Member of the House of Representatives for Obio/Akpor Federal Constituency of Rivers State

Personal details
- Born: 24 March 1966 (age 60)
- Party: APC
- Relations: Married
- Children: 3
- Religion: Christianity

= Kingsley Chinda =

Nigerian politician

Kingsley Ogundu Chinda (born 24 March 1966) is a Nigerian politician and member of the Nigerian National Assembly. O.K Chinda is currently representing Obio/Akpor Constituency in the Federal House of Representative. On the 21st of May, 2026, Chinda emerged as the Rivers state governorship flagbearer of the APC after the withrawal of Siminalayi fubara, the Current governor of Rivers state, Tonye Cole, Alabo Dakorinama George-Kelly

== Early life and education ==
Hon. Ogundu Kingsley Chinda was born in the family of the late Chief Thomson Worgu Chinda of Elelenwo Town in Obio / Akpor Local Government Area of Rivers State. He grew up under the tutelage of pseudo - parents, Chief (Barr) Mrs. E.N. Ogan and later Chief (Barr) & Mrs. C.A.W Chinda.

Kingsley Ogundu Chinda comes from the Chidamati family in the Rumuodikirike Compound, the community of Rumuodani, and the town of Elelenwo.

He attended State School 1, Orogbum, Port Harcourt, Stella Maris College, Port Harcourt, Rivers State School of Basic Studies, Rivers State University of Science and Technology, Nkpolu, Port Harcourt and Nigerian Law School, Lagos, and was duly appointed to the Nigerian Bar in 1995.

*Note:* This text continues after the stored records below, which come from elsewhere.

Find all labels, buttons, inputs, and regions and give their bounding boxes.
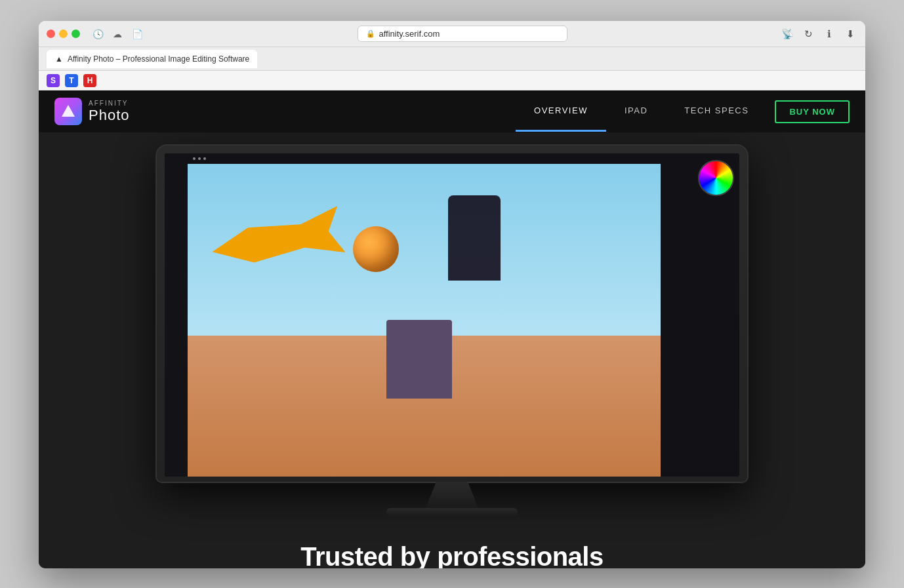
logo-text: AFFINITY Photo bbox=[89, 100, 130, 124]
url-text: affinity.serif.com bbox=[379, 29, 440, 39]
logo-photo-label: Photo bbox=[89, 107, 130, 124]
svg-marker-0 bbox=[62, 105, 75, 117]
menu-dot-3 bbox=[203, 157, 206, 160]
refresh-icon[interactable]: ↻ bbox=[801, 27, 815, 41]
bookmark-t-icon[interactable]: T bbox=[65, 74, 78, 87]
monitor-mockup bbox=[157, 146, 747, 516]
address-bar-container: 🔒 affinity.serif.com bbox=[150, 26, 775, 42]
tab-favicon-icon: ▲ bbox=[54, 54, 64, 64]
monitor-container bbox=[39, 146, 865, 516]
buy-now-button[interactable]: BUY NOW bbox=[775, 100, 850, 123]
screen-toolbar-left bbox=[165, 153, 188, 477]
site-logo: AFFINITY Photo bbox=[54, 98, 130, 125]
site-nav-links: OVERVIEW IPAD TECH SPECS BUY NOW bbox=[516, 91, 850, 132]
lock-icon: 🔒 bbox=[366, 29, 375, 38]
tab-bar: ▲ Affinity Photo – Professional Image Ed… bbox=[39, 47, 865, 71]
page-icon[interactable]: 📄 bbox=[130, 27, 144, 41]
bookmark-s-icon[interactable]: S bbox=[47, 74, 60, 87]
history-icon[interactable]: 🕓 bbox=[91, 27, 105, 41]
logo-affinity-label: AFFINITY bbox=[89, 100, 130, 107]
artwork-scene bbox=[188, 164, 661, 477]
cast-icon[interactable]: 📡 bbox=[780, 27, 794, 41]
tab-title: Affinity Photo – Professional Image Edit… bbox=[68, 54, 249, 64]
right-toolbar: 📡 ↻ ℹ ⬇ bbox=[780, 27, 857, 41]
nav-ipad[interactable]: IPAD bbox=[606, 91, 666, 132]
address-bar[interactable]: 🔒 affinity.serif.com bbox=[358, 26, 567, 42]
color-wheel bbox=[698, 160, 734, 196]
screen-panel-right bbox=[661, 153, 739, 477]
close-button[interactable] bbox=[47, 29, 55, 38]
affinity-logo-icon bbox=[54, 98, 82, 125]
dark-figure-artwork bbox=[448, 195, 501, 281]
monitor-base bbox=[386, 508, 518, 516]
nav-tech-specs[interactable]: TECH SPECS bbox=[666, 91, 767, 132]
title-bar: 🕓 ☁ 📄 🔒 affinity.serif.com 📡 ↻ ℹ ⬇ bbox=[39, 21, 865, 47]
monitor-stand bbox=[426, 482, 478, 508]
menu-dot-1 bbox=[193, 157, 195, 160]
nav-overview[interactable]: OVERVIEW bbox=[516, 91, 606, 132]
bookmark-bar: S T H bbox=[39, 71, 865, 90]
website-content: AFFINITY Photo OVERVIEW IPAD TECH SPECS … bbox=[39, 90, 865, 568]
clock-tower-artwork bbox=[386, 320, 452, 399]
monitor-body bbox=[157, 146, 747, 482]
toolbar-icons: 🕓 ☁ 📄 bbox=[91, 27, 144, 41]
info-icon[interactable]: ℹ bbox=[822, 27, 836, 41]
download-icon[interactable]: ⬇ bbox=[843, 27, 857, 41]
maximize-button[interactable] bbox=[72, 29, 80, 38]
hero-title: Trusted by professionals bbox=[216, 542, 688, 568]
bookmark-h-icon[interactable]: H bbox=[83, 74, 96, 87]
screen-menu-bar bbox=[188, 153, 661, 164]
browser-window: 🕓 ☁ 📄 🔒 affinity.serif.com 📡 ↻ ℹ ⬇ ▲ Aff… bbox=[39, 21, 865, 568]
menu-dot-2 bbox=[198, 157, 201, 160]
hero-text-section: Trusted by professionals Affinity Photo … bbox=[176, 542, 728, 568]
minimize-button[interactable] bbox=[59, 29, 68, 38]
hero-section: Trusted by professionals Affinity Photo … bbox=[39, 132, 865, 568]
cloud-icon[interactable]: ☁ bbox=[110, 27, 125, 41]
active-tab[interactable]: ▲ Affinity Photo – Professional Image Ed… bbox=[47, 50, 257, 68]
monitor-screen bbox=[165, 153, 739, 477]
traffic-lights bbox=[47, 29, 80, 38]
site-navigation: AFFINITY Photo OVERVIEW IPAD TECH SPECS … bbox=[39, 90, 865, 132]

A notable lawyer and community leader, he is a leading partner in the law firm of Onyeagucha, Chinda and Associates, with offices in Port Harcourt, Owerri, and Abuja. Hon. O.K. Chinda has experience working in various areas of law, including Class Action, Human Rights and the Environment, he also remained in contact with his people at all times.

== Political appointments ==
- Legal Adviser, Grassroots Democratic Movement (GDM)
- Obalga Legal Adviser, People Democratic Party (PDP), Obalga (1999-2004)
- Legal Adviser to the Local Government Council of Obio / Akpor (2005-2007)
- Hon. Environment Commissioner, River State (2008-2010)

== Personal life ==
He is married to Mrs. Beauty A. Chinda and they have three children: Angel, Arabella and Praise.